[Stored items]
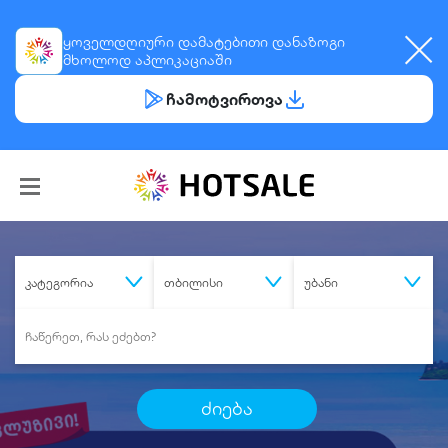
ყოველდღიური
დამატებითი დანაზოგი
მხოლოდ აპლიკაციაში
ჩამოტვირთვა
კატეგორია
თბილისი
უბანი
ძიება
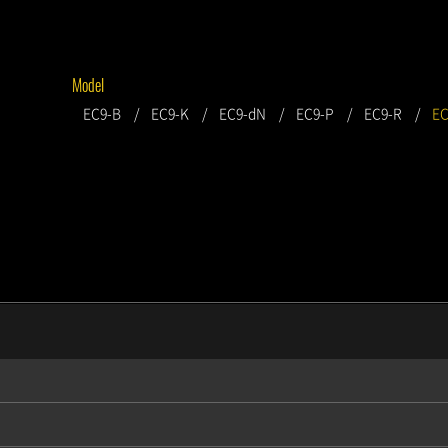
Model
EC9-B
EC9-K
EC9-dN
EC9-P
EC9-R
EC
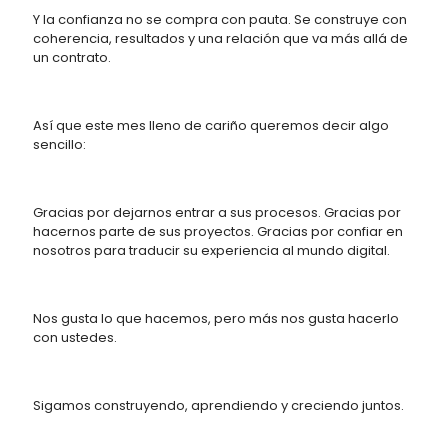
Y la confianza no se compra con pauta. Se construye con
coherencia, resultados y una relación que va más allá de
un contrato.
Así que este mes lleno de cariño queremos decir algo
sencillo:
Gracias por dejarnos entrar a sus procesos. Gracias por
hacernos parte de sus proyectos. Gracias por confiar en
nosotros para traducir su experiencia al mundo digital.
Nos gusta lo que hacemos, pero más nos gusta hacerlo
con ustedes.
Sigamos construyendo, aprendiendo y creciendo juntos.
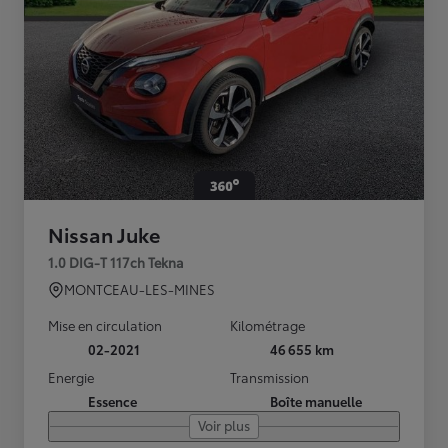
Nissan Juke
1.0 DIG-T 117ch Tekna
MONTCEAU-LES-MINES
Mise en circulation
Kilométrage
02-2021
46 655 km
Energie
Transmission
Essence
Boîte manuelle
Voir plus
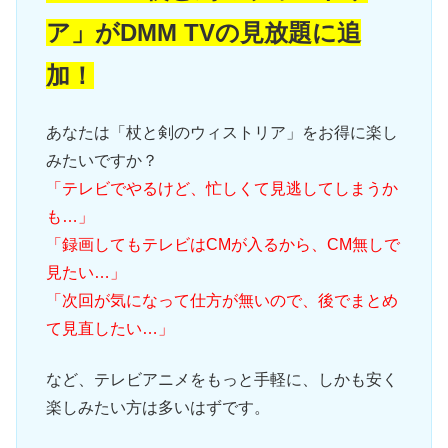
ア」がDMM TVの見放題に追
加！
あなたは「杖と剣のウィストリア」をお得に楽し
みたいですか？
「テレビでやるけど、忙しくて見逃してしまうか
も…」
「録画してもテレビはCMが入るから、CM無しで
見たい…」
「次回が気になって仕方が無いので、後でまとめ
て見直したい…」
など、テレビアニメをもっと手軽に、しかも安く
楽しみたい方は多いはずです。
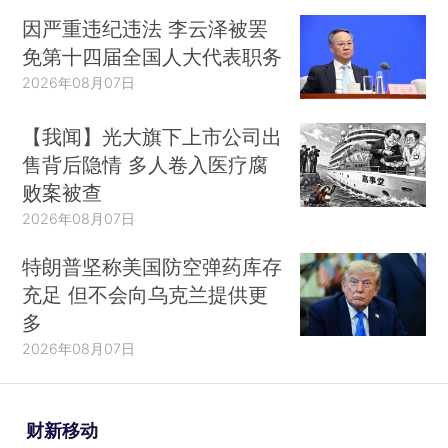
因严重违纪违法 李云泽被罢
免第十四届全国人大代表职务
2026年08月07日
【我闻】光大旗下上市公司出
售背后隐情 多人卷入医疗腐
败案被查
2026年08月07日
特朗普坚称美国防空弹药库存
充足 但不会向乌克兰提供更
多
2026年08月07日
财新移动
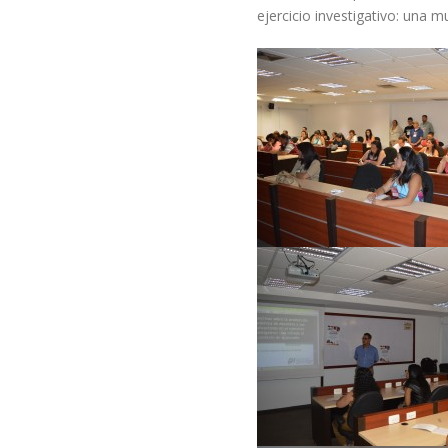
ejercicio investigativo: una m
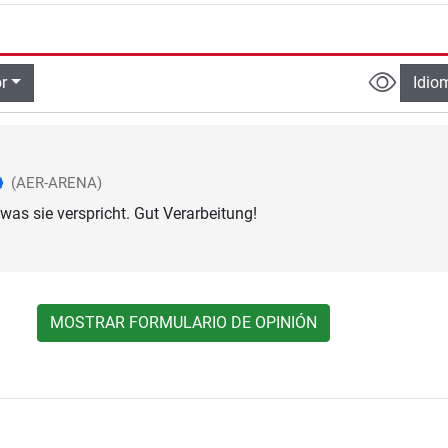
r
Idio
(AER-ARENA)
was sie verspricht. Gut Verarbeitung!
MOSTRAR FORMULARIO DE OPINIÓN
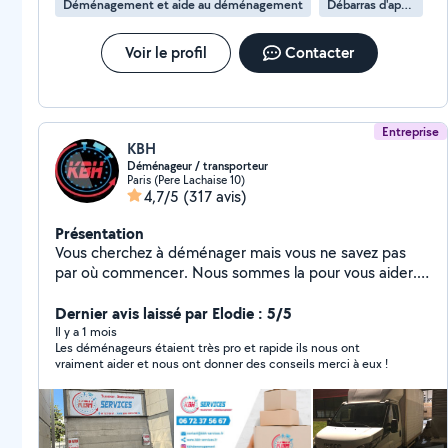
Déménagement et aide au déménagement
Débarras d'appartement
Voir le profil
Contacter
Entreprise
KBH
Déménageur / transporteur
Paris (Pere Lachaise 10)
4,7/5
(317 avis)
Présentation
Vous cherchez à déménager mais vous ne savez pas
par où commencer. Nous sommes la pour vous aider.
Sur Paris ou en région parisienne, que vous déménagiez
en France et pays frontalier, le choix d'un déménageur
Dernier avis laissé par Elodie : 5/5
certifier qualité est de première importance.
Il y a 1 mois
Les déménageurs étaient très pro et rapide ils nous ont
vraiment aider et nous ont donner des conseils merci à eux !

▸ **WORK INSTRUCTION**
Please retype the data exactly, but do not carry over any picture.

▸ **SOLUTION TO THE PROBLEM**
ყოველდღიური
დამატებითი დანაზოგი
მხოლოდ აპლიკაციაში
ჩამოტვირთვა
კატეგორია
თბილისი
უბანი
ძიება
Model
EC9-B
EC9-K
EC9-dN
EC9-P
EC9-R
EC
Y la confianza no se compra con pauta. Se construye con
coherencia, resultados y una relación que va más allá de
un contrato.
Así que este mes lleno de cariño queremos decir algo
sencillo:
Gracias por dejarnos entrar a sus procesos. Gracias por
hacernos parte de sus proyectos. Gracias por confiar en
nosotros para traducir su experiencia al mundo digital.
Nos gusta lo que hacemos, pero más nos gusta hacerlo
con ustedes.
Sigamos construyendo, aprendiendo y creciendo juntos.
Nissan Juke
1.0 DIG-T 117ch Tekna
MONTCEAU-LES-MINES
Mise en circulation
Kilométrage
02-2021
46 655 km
Energie
Transmission
Essence
Boîte manuelle
Voir plus
ア」がDMM TVの見放題に追
加！
あなたは「杖と剣のウィストリア」をお得に楽し
みたいですか？
「テレビでやるけど、忙しくて見逃してしまうか
も…」
「録画してもテレビはCMが入るから、CM無しで
見たい…」
「次回が気になって仕方が無いので、後でまとめ
て見直したい…」
など、テレビアニメをもっと手軽に、しかも安く
楽しみたい方は多いはずです。
因严重违纪违法 李云泽被罢
免第十四届全国人大代表职务
2026年08月07日
【我闻】光大旗下上市公司出
售背后隐情 多人卷入医疗腐
败案被查
2026年08月07日
特朗普坚称美国防空弹药库存
充足 但不会向乌克兰提供更
多
2026年08月07日
财新移动
ejercicio investigativo: una m
r
Idio
(AER-ARENA)
was sie verspricht. Gut Verarbeitung!
MOSTRAR FORMULARIO DE OPINIÓN
Déménagement et aide au déménagement
Débarras d'appartement
Voir le profil
Contacter
Entreprise
KBH
Déménageur / transporteur
Paris (Pere Lachaise 10)
4,7/5
(317 avis)
Présentation
Vous cherchez à déménager mais vous ne savez pas
par où commencer. Nous sommes la pour vous aider.
Sur Paris ou en région parisienne, que vous déménagiez
en France et pays frontalier, le choix d'un déménageur
Dernier avis laissé par Elodie : 5/5
certifier qualité est de première importance.
Il y a 1 mois
Les déménageurs étaient très pro et rapide ils nous ont
vraiment aider et nous ont donner des conseils merci à eux !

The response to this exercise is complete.